RES can also play a role in metabolic disease prevention. Metabolic diseases include epidemics such as obesity and diabetes. A study showed that when RES was given orally to mice it activated a protein in the Sirtuin family, which henceforth activated another protein for mitochondrial function. This same study demonstrated that fasting insulin levels were significantly decreased after RES, suggesting an insulin sensitization. Increased insulin sensitivity is important because obesity is directly correlated with poor insulin sensitivity. Furthermore, the study proved that RES increases the association of the SIRT1 enzyme with energy expenditure, which therefore led to a reduction in weight gain. The following set of graphs illustrates the results from this study.

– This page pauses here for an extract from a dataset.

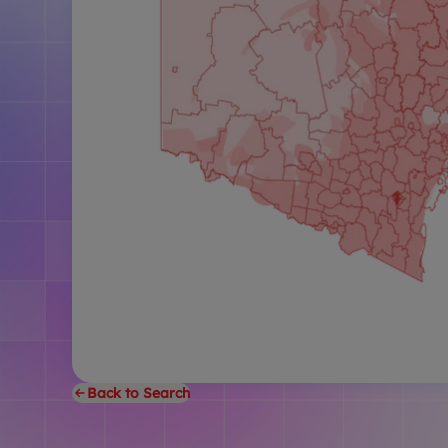
Back to Search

RES increases insulin sensitivity and the association of the SIRT1 gene with energy expenditure
(A) Average glucose, insulin, and lipid levels in HF-fed C57Bl/6J mice treated with or without RES (HF + R400) for 16 weeks. N = 8–10 animals/group.
(B) Eight week-old male KKAy mice were treated with HF diet or HF diet plus RSV at a dose of 400 mpk (HF+R400) for 8 weeks. N = 5 animals/group. OGTT was performed, and the AUCs are shown in the inset bar graph (B). Values represent means ± SEM. * = P < 0.05.

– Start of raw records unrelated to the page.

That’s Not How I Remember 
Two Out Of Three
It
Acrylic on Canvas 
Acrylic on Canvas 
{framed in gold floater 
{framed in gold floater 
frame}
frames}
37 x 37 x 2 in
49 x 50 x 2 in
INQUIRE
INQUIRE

Another study similar to the above had three groups of mice, one group fed a high calorie diet, a second group with a normal diet, and the third group was given RES along with a high calorie diet. The results showed that when the high calorie fed mice reached old age (114 weeks), greater than 50% had died compared to less than 33% of the high calorie mice receiving resveratrol. Results also showed that mice receiving RES had lower plasma levels of insulin, glucose and insulin-like growth factor (IGF) 1– all of which are markers for the onset of diabetes in humans if elevated. After the mice died, researchers examined their hearts and found that inflammation and deterioration were incredibly less for the RES supplemented group and normal diet group as compared to the high calorie only mice. It turns out that the mechanism of these biological effects is connected to the activation of the enzyme known as SIRT1.
This mechanism was proven by the fact that levels of PGC-1alpha were three-fold lower in the resveratrol group than in the high calorie group, which is what is expected to happen when SIRT1 is being activated by RES. Research has shown that calorie restrictions (CR) of at least 30-40% lengthens productive lifespan in numerous animals. This incredible effect is due to the activation of the SIRT1 enzyme. However, living a life with calorie restrictions is very arduous and in some cases burdensome. Therefore, researchers have looked upon other ways to activate the SIRT1 enzyme. RES is one such compound that can activate the SIRT1 and mimic the effects of calorie restriction. Basically, when RES enters cells, the enzyme SIRT1 is activated. This activation of SIRT1 creates new mitochondria in muscle and other tissues.
As a result, the new mitochondria increase basal metabolic rate, which therefore mimics the effects of a CR diet. Mitochondria burn sugar to release energy. However, they are similar to coal fired power plants in that they pollute. The mitochondria belch chemicals known as free radicals which damage DNA, among other things. Eventually, the radicals destroy the mitochondria, thereby creating less efficient mitochondria that spew even more free radicals. This cascade is one of the major causes of aging. Fortunately, RES has the ability to create new mitochondria. This is important because new mitochondria are more efficient and produce less free radicals.
There is a very severe microvascular ailment known as diabetic nephropathy, which is one of the primary causes of the final stage of renal disease. Research has shown that oxidative stress is a major cause of this ailment. A study performed on diabetic mice treated with RES showed that the RES greatly eased renal distress and oxidative stress. This protective effect of RES is most likely due to its antioxidant properties.